*DATASET RECORDS*.
╔══

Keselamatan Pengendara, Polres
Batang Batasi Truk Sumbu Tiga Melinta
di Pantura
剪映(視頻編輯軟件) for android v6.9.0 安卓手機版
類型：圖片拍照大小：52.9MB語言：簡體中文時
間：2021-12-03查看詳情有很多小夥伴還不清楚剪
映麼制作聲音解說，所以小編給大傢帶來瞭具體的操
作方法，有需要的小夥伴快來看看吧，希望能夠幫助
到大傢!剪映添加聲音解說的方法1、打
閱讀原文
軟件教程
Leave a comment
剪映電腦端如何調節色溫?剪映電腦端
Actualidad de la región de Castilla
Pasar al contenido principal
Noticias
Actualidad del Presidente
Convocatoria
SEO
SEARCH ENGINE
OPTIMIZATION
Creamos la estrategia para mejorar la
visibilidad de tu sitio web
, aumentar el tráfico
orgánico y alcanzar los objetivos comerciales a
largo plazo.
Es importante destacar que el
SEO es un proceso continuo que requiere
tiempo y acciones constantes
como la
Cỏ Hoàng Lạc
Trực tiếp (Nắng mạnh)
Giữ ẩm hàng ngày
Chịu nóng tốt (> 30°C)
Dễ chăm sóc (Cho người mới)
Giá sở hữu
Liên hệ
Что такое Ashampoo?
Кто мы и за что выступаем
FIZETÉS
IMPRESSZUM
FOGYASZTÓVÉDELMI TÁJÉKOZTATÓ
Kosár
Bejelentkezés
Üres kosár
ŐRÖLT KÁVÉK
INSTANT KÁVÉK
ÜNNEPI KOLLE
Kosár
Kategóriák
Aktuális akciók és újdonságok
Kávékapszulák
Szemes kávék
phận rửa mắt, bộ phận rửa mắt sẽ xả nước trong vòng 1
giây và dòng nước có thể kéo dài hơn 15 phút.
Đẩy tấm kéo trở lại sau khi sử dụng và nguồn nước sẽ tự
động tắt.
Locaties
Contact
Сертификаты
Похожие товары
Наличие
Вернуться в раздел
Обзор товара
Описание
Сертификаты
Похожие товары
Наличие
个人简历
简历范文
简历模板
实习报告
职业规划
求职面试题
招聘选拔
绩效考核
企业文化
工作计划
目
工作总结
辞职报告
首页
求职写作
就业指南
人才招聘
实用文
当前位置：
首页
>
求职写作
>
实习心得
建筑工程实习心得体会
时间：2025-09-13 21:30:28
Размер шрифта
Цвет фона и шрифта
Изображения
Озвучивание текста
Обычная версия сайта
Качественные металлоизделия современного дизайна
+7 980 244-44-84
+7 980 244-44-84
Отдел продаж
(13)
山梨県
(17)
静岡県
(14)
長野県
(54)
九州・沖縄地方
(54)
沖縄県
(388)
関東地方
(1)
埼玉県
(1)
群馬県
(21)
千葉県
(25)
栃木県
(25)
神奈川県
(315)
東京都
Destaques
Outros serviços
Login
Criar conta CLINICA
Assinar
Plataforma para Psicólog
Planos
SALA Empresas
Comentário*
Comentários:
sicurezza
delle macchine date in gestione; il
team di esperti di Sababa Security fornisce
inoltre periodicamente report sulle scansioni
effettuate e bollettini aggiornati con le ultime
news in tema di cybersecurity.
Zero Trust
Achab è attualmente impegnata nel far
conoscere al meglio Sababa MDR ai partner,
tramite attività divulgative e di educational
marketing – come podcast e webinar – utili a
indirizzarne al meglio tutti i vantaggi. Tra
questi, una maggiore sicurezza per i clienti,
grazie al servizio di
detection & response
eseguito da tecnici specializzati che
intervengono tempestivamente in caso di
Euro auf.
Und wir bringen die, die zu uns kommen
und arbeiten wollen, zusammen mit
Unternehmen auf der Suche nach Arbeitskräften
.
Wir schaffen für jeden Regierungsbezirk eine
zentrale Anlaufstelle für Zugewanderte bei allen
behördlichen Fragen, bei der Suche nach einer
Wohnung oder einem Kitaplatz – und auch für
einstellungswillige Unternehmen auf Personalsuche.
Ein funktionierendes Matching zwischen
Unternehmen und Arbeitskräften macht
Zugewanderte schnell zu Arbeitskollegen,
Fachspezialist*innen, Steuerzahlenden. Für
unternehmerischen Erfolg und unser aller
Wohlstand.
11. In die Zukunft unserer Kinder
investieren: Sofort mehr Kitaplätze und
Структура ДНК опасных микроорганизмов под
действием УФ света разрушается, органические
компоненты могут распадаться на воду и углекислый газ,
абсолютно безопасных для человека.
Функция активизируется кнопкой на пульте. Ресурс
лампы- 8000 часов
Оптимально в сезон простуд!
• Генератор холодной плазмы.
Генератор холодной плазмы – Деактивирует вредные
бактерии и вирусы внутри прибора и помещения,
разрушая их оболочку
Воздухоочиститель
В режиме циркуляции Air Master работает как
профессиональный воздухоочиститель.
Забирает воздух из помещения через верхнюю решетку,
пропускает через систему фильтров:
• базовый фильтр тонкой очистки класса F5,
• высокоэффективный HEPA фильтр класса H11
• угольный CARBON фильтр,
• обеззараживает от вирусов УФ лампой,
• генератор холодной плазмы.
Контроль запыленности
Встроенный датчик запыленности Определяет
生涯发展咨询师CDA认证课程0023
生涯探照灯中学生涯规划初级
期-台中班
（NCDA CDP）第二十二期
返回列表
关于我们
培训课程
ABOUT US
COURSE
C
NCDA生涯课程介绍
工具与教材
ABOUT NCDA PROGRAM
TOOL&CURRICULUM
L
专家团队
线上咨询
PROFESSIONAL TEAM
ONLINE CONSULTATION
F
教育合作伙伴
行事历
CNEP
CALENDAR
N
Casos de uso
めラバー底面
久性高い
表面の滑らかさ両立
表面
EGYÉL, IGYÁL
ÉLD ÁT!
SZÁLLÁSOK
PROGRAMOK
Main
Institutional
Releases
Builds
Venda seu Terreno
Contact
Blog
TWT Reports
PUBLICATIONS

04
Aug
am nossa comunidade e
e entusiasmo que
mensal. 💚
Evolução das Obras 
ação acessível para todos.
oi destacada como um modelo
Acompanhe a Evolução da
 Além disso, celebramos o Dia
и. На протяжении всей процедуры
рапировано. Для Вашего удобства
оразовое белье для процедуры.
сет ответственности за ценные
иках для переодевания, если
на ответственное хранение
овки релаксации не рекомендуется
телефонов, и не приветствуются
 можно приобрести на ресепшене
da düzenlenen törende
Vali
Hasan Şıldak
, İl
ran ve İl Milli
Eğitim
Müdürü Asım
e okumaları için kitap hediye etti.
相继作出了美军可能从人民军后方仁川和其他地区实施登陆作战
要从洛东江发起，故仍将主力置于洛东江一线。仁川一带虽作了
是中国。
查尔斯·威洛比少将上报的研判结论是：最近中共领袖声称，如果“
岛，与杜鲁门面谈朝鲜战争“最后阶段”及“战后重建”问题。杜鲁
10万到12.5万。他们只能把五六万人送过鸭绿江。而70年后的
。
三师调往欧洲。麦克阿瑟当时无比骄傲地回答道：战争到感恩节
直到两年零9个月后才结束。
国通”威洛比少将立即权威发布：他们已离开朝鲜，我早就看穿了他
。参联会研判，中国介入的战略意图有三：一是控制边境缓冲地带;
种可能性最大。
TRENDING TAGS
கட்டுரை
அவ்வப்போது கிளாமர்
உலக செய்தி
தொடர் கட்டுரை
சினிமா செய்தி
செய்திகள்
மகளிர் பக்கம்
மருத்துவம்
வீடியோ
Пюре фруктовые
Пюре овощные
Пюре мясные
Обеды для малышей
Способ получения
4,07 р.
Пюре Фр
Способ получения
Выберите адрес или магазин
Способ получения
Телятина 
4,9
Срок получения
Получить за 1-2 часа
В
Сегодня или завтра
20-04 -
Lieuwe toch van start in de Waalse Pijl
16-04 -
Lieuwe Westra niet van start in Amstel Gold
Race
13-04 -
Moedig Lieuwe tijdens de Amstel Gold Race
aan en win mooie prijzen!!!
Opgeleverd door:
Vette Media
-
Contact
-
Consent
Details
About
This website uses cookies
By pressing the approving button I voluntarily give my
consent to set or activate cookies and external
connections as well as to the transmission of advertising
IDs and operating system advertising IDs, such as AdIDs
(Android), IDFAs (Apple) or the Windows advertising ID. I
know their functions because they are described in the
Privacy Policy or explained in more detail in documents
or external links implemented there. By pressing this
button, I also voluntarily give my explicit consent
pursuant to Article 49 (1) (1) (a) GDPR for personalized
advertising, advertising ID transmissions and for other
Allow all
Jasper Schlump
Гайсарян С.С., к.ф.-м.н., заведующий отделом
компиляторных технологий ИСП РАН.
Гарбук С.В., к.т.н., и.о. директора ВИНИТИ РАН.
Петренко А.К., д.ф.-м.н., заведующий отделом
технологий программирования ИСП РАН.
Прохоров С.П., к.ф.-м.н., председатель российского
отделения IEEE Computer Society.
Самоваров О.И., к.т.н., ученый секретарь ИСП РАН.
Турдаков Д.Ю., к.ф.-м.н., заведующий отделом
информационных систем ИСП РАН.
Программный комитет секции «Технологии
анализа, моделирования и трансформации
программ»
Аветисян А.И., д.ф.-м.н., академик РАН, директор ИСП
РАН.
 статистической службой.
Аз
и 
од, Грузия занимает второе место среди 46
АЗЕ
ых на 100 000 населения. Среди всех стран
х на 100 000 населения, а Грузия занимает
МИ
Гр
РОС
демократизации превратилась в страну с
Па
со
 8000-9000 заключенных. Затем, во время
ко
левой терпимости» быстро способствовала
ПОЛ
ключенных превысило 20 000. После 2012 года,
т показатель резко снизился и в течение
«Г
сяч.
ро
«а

╚══

*ACTIVITY*.
Up to and including the line with "conoscere al meglio", restate the records above word for word from the very first line.

*RESPONSE FOR THIS EXERCISE*.
Keselamatan Pengendara, Polres
Batang Batasi Truk Sumbu Tiga Melinta
di Pantura
剪映(視頻編輯軟件) for android v6.9.0 安卓手機版
類型：圖片拍照大小：52.9MB語言：簡體中文時
間：2021-12-03查看詳情有很多小夥伴還不清楚剪
映麼制作聲音解說，所以小編給大傢帶來瞭具體的操
作方法，有需要的小夥伴快來看看吧，希望能夠幫助
到大傢!剪映添加聲音解說的方法1、打
閱讀原文
軟件教程
Leave a comment
剪映電腦端如何調節色溫?剪映電腦端
Actualidad de la región de Castilla
Pasar al contenido principal
Noticias
Actualidad del Presidente
Convocatoria
SEO
SEARCH ENGINE
OPTIMIZATION
Creamos la estrategia para mejorar la
visibilidad de tu sitio web
, aumentar el tráfico
orgánico y alcanzar los objetivos comerciales a
largo plazo.
Es importante destacar que el
SEO es un proceso continuo que requiere
tiempo y acciones constantes
como la
Cỏ Hoàng Lạc
Trực tiếp (Nắng mạnh)
Giữ ẩm hàng ngày
Chịu nóng tốt (> 30°C)
Dễ chăm sóc (Cho người mới)
Giá sở hữu
Liên hệ
Что такое Ashampoo?
Кто мы и за что выступаем
FIZETÉS
IMPRESSZUM
FOGYASZTÓVÉDELMI TÁJÉKOZTATÓ
Kosár
Bejelentkezés
Üres kosár
ŐRÖLT KÁVÉK
INSTANT KÁVÉK
ÜNNEPI KOLLE
Kosár
Kategóriák
Aktuális akciók és újdonságok
Kávékapszulák
Szemes kávék
phận rửa mắt, bộ phận rửa mắt sẽ xả nước trong vòng 1
giây và dòng nước có thể kéo dài hơn 15 phút.
Đẩy tấm kéo trở lại sau khi sử dụng và nguồn nước sẽ tự
động tắt.
Locaties
Contact
Сертификаты
Похожие товары
Наличие
Вернуться в раздел
Обзор товара
Описание
Сертификаты
Похожие товары
Наличие
个人简历
简历范文
简历模板
实习报告
职业规划
求职面试题
招聘选拔
绩效考核
企业文化
工作计划
目
工作总结
辞职报告
首页
求职写作
就业指南
人才招聘
实用文
当前位置：
首页
>
求职写作
>
实习心得
建筑工程实习心得体会
时间：2025-09-13 21:30:28
Размер шрифта
Цвет фона и шрифта
Изображения
Озвучивание текста
Обычная версия сайта
Качественные металлоизделия современного дизайна
+7 980 244-44-84
+7 980 244-44-84
Отдел продаж
(13)
山梨県
(17)
静岡県
(14)
長野県
(54)
九州・沖縄地方
(54)
沖縄県
(388)
関東地方
(1)
埼玉県
(1)
群馬県
(21)
千葉県
(25)
栃木県
(25)
神奈川県
(315)
東京都
Destaques
Outros serviços
Login
Criar conta CLINICA
Assinar
Plataforma para Psicólog
Planos
SALA Empresas
Comentário*
Comentários:
sicurezza
delle macchine date in gestione; il
team di esperti di Sababa Security fornisce
inoltre periodicamente report sulle scansioni
effettuate e bollettini aggiornati con le ultime
news in tema di cybersecurity.
Zero Trust
Achab è attualmente impegnata nel far
conoscere al meglio Sababa MDR ai partner,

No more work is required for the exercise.